# Ingersoll



## mcb2007 (Dec 12, 2013)

Hi all , new to all this vintage side of things, I just received this little Ingersoll and would appreciate any help in a rough date.

It's 34mm inc crown , shockproof , made in Great Britain on dial.

No markings inside



















Thanks for looking


----------



## mcb2007 (Dec 12, 2013)

50s 60s nobody know , made in gt britain


----------



## Chascomm (Sep 9, 2005)

mcb2007 said:


> Hi all , new to all this vintage side of things, I just received this little Ingersoll and would appreciate any help in a rough date.
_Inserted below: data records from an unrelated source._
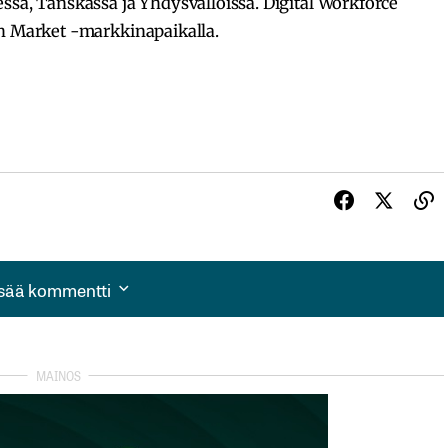
ssa, Tanskassa ja Yhdysvalloissa. Digital Workforce
th Market -markkinapaikalla.
isää kommentti
isää kommentti
autua sisään
rekisteröityä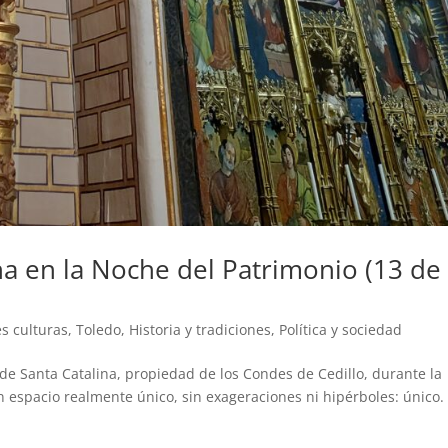
ina en la Noche del Patrimonio (13 de
es culturas, Toledo
,
Historia y tradiciones
,
Política y sociedad
a de Santa Catalina, propiedad de los Condes de Cedillo, durante la
 espacio realmente único, sin exageraciones ni hipérboles: único.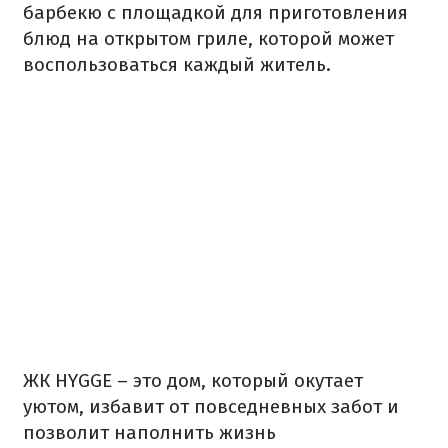
барбекю с площадкой для приготовления
блюд на открытом гриле, которой может
воспользоваться каждый житель.
ЖК HYGGE – это дом, который окутает
уютом, избавит от повседневных забот и
позволит наполнить жизнь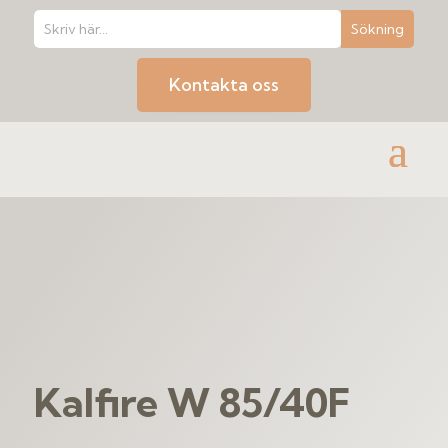
Kontakta oss
Kalfire W 85/40F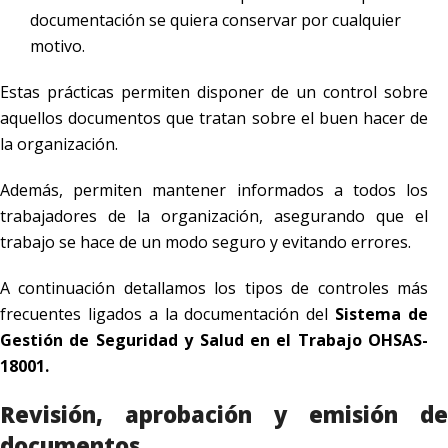
documentación se quiera conservar por cualquier
motivo.
Estas prácticas permiten disponer de un control sobre
aquellos documentos que tratan sobre el buen hacer de
la organización.
Además, permiten mantener informados a todos los
trabajadores de la organización, asegurando que el
trabajo se hace de un modo seguro y evitando errores.
A continuación detallamos los tipos de controles más
frecuentes ligados a la documentación del
Sistema de
Gestión de Seguridad y Salud en el Trabajo OHSAS-
18001.
Revisión, aprobación y emisión de
documentos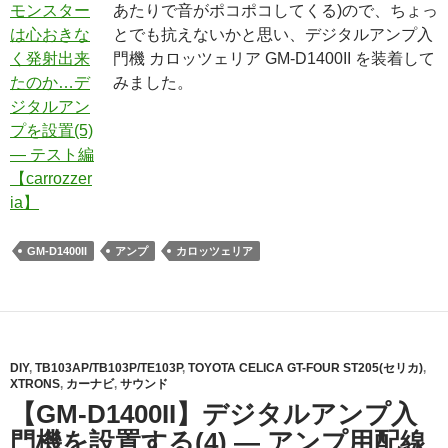
あたりで音がポコポコしてくる)ので、ちょっ
とでも抗えないかと思い、デジタルアンプ入
門機 カロッツェリア GM-D1400II を装着して
みました。
GM-D1400II
アンプ
カロッツェリア
DIY
,
TB103AP/TB103P/TE103P
,
TOYOTA CELICA GT-FOUR ST205(セリカ)
,
XTRONS
,
カーナビ
,
サウンド
【GM-D1400II】デジタルアンプ入
門機を設置する(4) ― アンプ用配線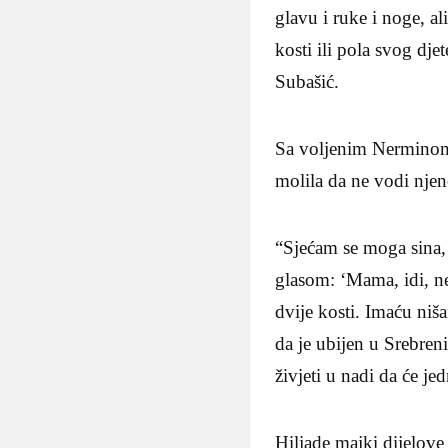
glavu i ruke i noge, al
kosti ili pola svog dj
Subašić.
Sa voljenim Nerminom 
molila da ne vodi njen
“Sjećam se moga sina, 
glasom: ‘Mama, idi, ne
dvije kosti. Imaću niš
da je ubijen u Srebren
živjeti u nadi da će je
Hiljade majki dijelove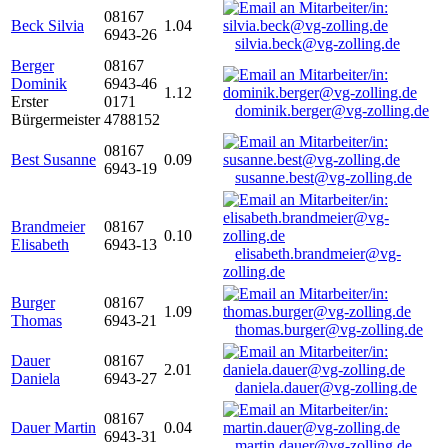
08167
Beck Silvia
1.04
6943-26
silvia.beck@vg-zolling.de
Berger
08167
Dominik
6943-46
1.12
Erster
0171
dominik.berger@vg-zolling.de
Bürgermeister
4788152
08167
Best Susanne
0.09
6943-19
susanne.best@vg-zolling.de
Brandmeier
08167
0.10
Elisabeth
6943-13
elisabeth.brandmeier@vg-
zolling.de
Burger
08167
1.09
Thomas
6943-21
thomas.burger@vg-zolling.de
Dauer
08167
2.01
Daniela
6943-27
daniela.dauer@vg-zolling.de
08167
Dauer Martin
0.04
6943-31
martin.dauer@vg-zolling.de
No earlier than 1956 (introduction of the Anglo-Celtic TY movement). No later than 1969 (end of Ingersoll assembly at Anglo-Celtic). I guess the TY was dropped after the 600-series movements were introduced, which was some time in the mid 1960s, so that narrows it down slightly (my Smiths YC452 with TY movement was listed in the 1964 catalogue). Sorry I can't do better than that.

If anybody here has the Smiths book they may be able to find a closely corresponding model from that brand?


----------



## mcb2007 (Dec 12, 2013)

Thanks for that Chascomm , movement and a rough date info is appreciated


----------